- 865 Okunma
- 1 Yorum
- 0 Beğeni
SAVAŞ VE SİLAH
Savaş ve silah üretiminde, insanoğlu vicdanıyla acaba doğru orantılı mı, ters orantılı mı? Eğer insan olmak ve insanlık söz konusuysa, modern ve çağdaş insan olmak savaş ve silah üretimine ters düşer.
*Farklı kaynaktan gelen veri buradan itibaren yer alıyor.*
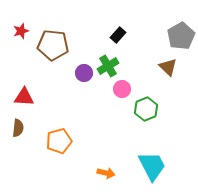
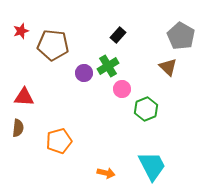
gray pentagon: rotated 12 degrees counterclockwise
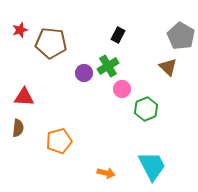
red star: moved 1 px left, 1 px up
black rectangle: rotated 14 degrees counterclockwise
brown pentagon: moved 2 px left, 2 px up
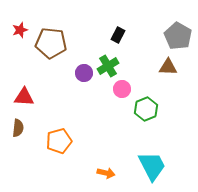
gray pentagon: moved 3 px left
brown triangle: rotated 42 degrees counterclockwise
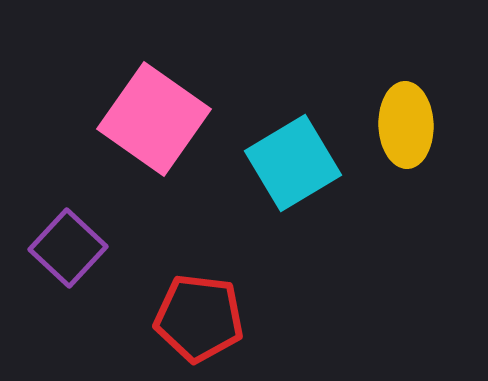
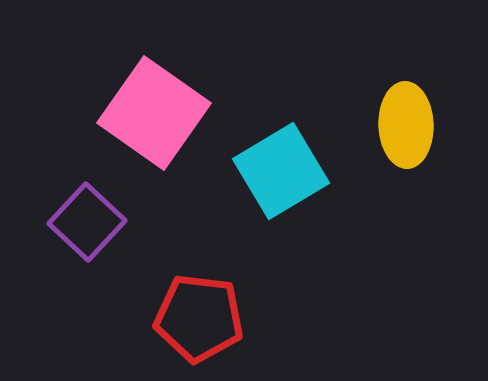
pink square: moved 6 px up
cyan square: moved 12 px left, 8 px down
purple square: moved 19 px right, 26 px up
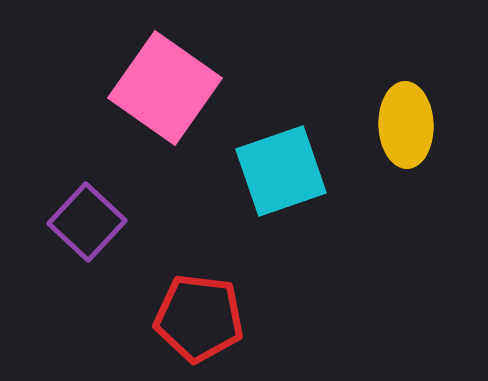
pink square: moved 11 px right, 25 px up
cyan square: rotated 12 degrees clockwise
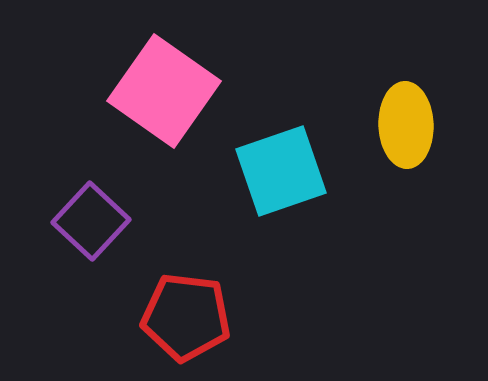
pink square: moved 1 px left, 3 px down
purple square: moved 4 px right, 1 px up
red pentagon: moved 13 px left, 1 px up
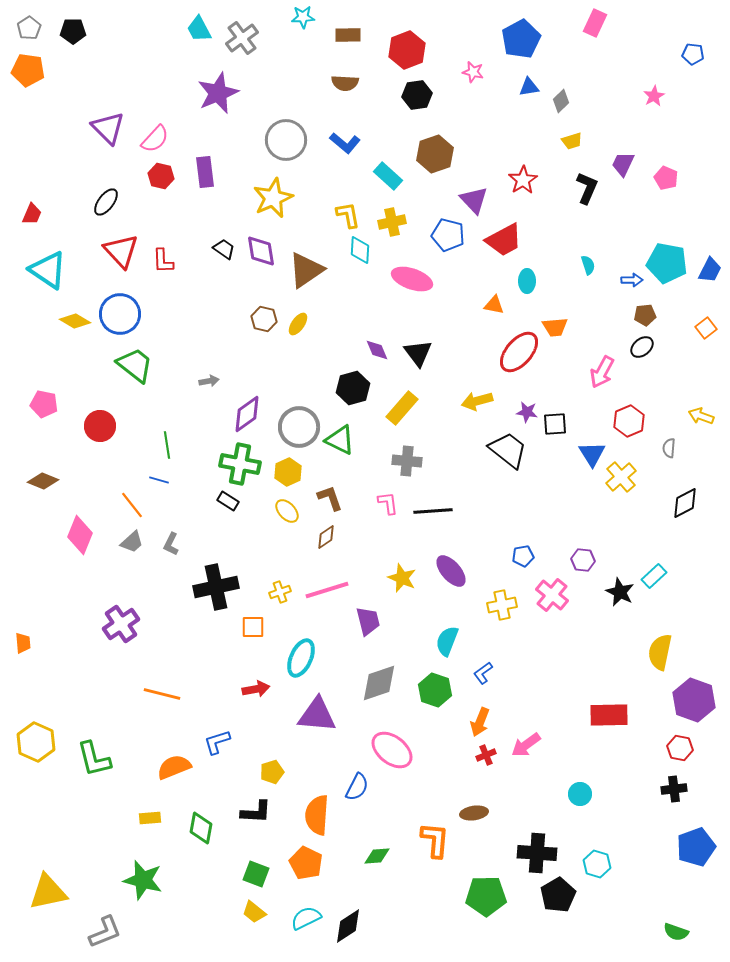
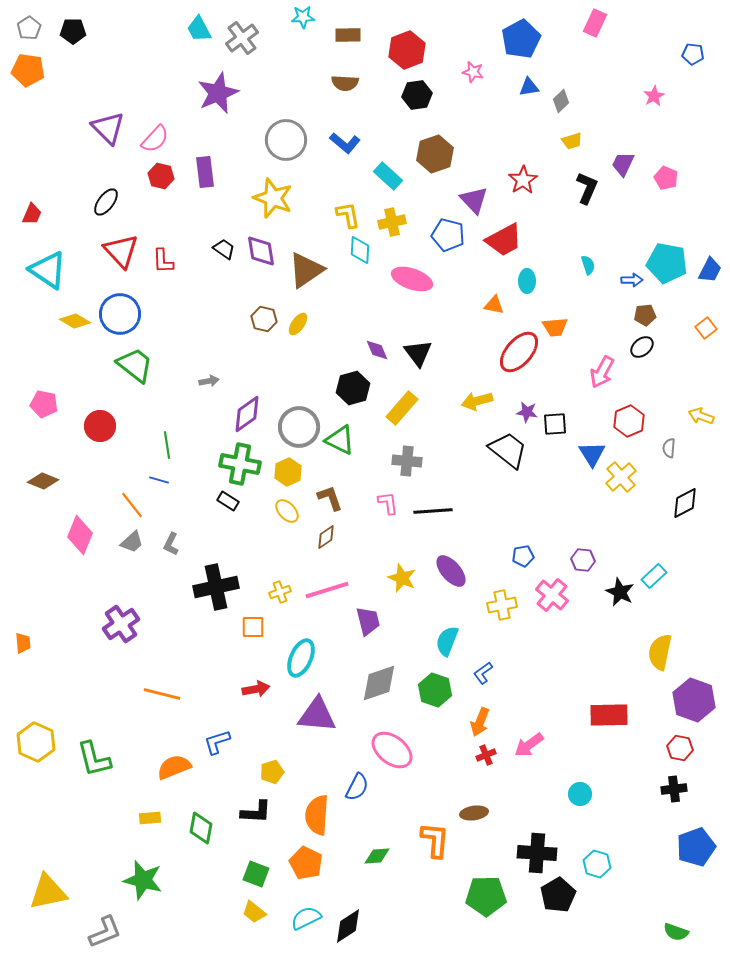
yellow star at (273, 198): rotated 27 degrees counterclockwise
pink arrow at (526, 745): moved 3 px right
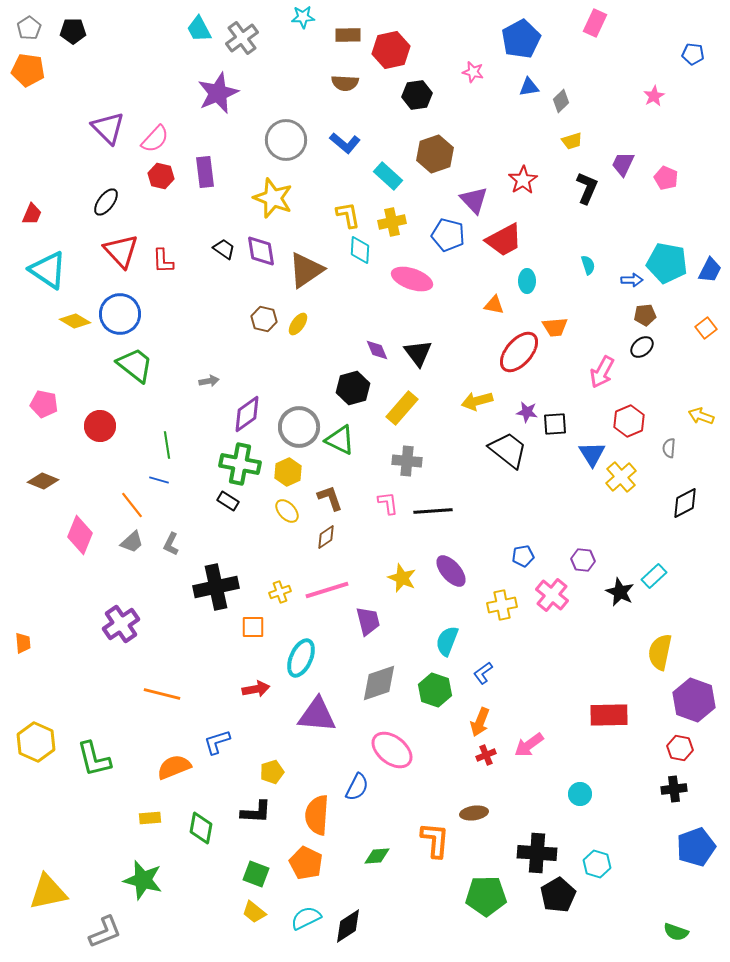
red hexagon at (407, 50): moved 16 px left; rotated 9 degrees clockwise
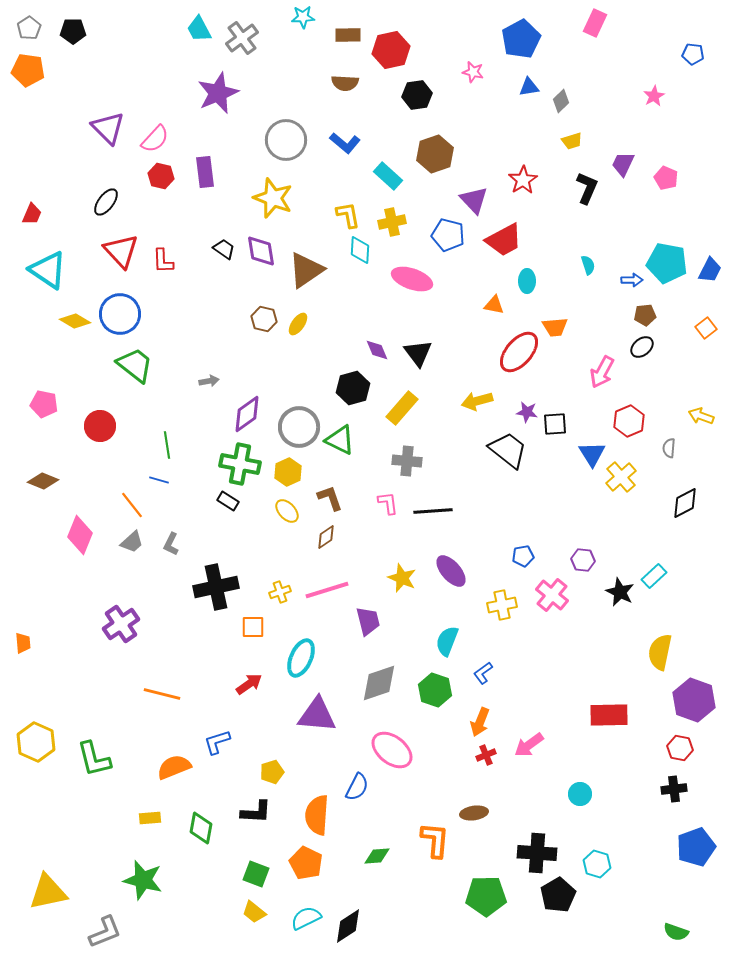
red arrow at (256, 689): moved 7 px left, 5 px up; rotated 24 degrees counterclockwise
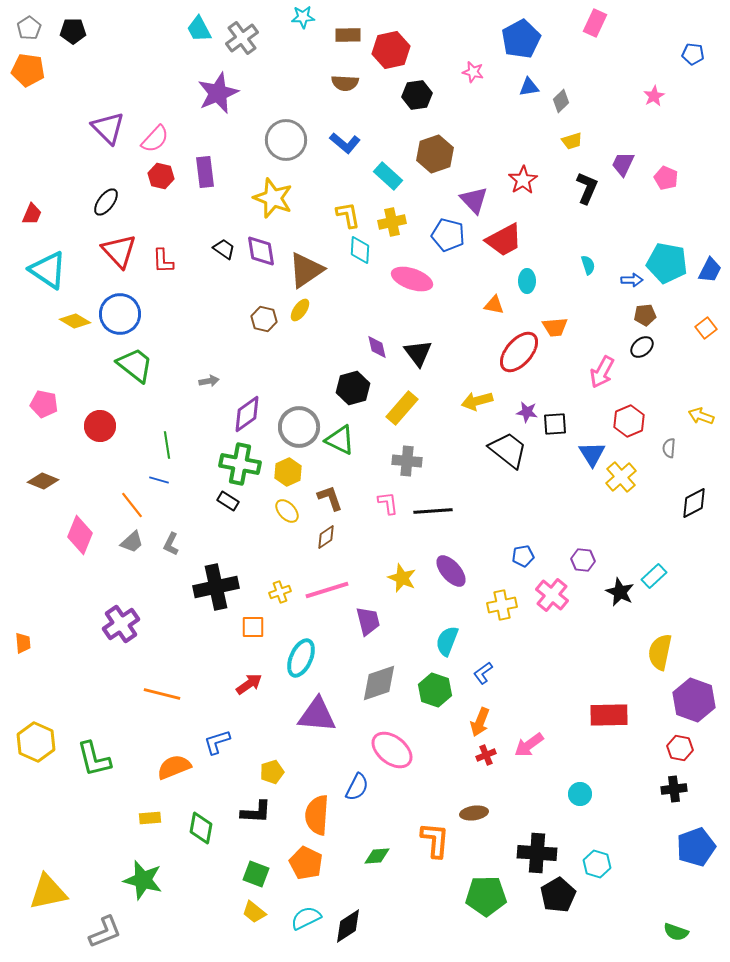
red triangle at (121, 251): moved 2 px left
yellow ellipse at (298, 324): moved 2 px right, 14 px up
purple diamond at (377, 350): moved 3 px up; rotated 10 degrees clockwise
black diamond at (685, 503): moved 9 px right
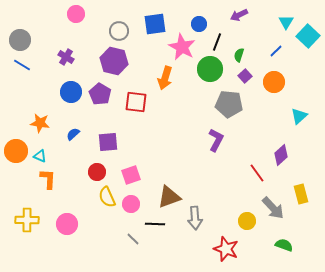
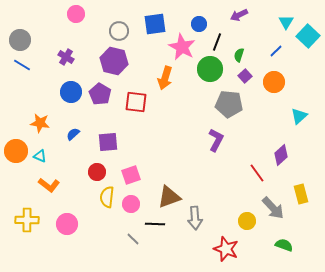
orange L-shape at (48, 179): moved 1 px right, 6 px down; rotated 125 degrees clockwise
yellow semicircle at (107, 197): rotated 30 degrees clockwise
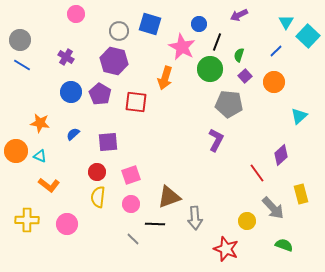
blue square at (155, 24): moved 5 px left; rotated 25 degrees clockwise
yellow semicircle at (107, 197): moved 9 px left
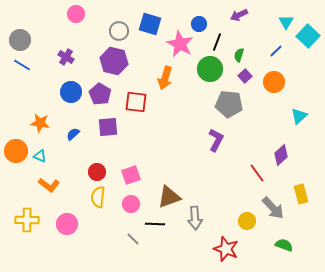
pink star at (182, 47): moved 2 px left, 3 px up
purple square at (108, 142): moved 15 px up
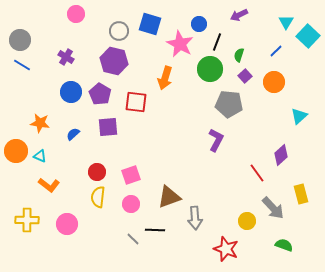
black line at (155, 224): moved 6 px down
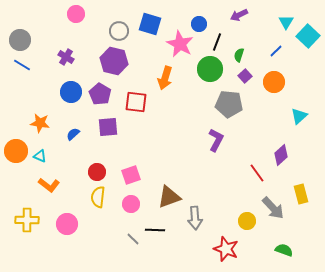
green semicircle at (284, 245): moved 5 px down
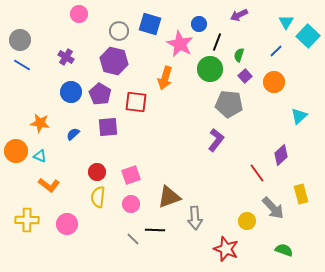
pink circle at (76, 14): moved 3 px right
purple L-shape at (216, 140): rotated 10 degrees clockwise
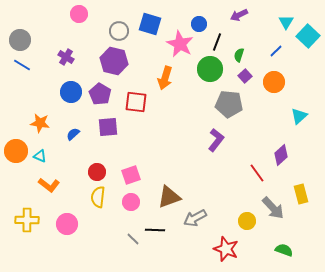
pink circle at (131, 204): moved 2 px up
gray arrow at (195, 218): rotated 65 degrees clockwise
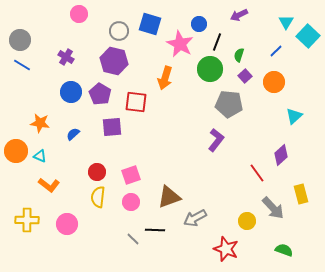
cyan triangle at (299, 116): moved 5 px left
purple square at (108, 127): moved 4 px right
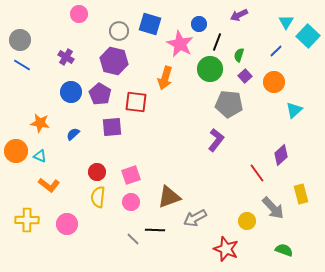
cyan triangle at (294, 116): moved 6 px up
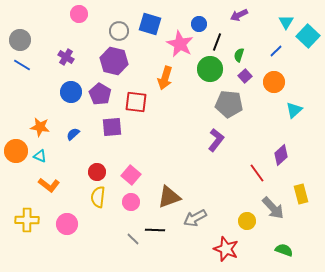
orange star at (40, 123): moved 4 px down
pink square at (131, 175): rotated 30 degrees counterclockwise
O halde modern ve çağdaş insan olma deyimi havaya uçar ve yerinde bir deyim değil.
Modern anlamda her türlü öldürücü araç insanî değil. İhtiyaç anlamında bile öldürücü araçların kullanılması da yasalar çerçevesinde belli bir sınırı olmalı. Savaş, silah ve her türlü öldürücü araç olduğu müddetçe ve insana karşı kullanıldığı müddetçe, insanlıktan dem vurmak aptalcadır. Demokrasiden, kardeşlikten, eşitlikten, barıştan dem vurmak bile insanın kendisini kandırmasıdır. İhtiyaç karşılığında kullanılan öldürücü aletlerin kullanılması bile sınırlandırılmalı ki, bu da yine bazı yenilebilir canlı hayvanların tükenmesini getirir.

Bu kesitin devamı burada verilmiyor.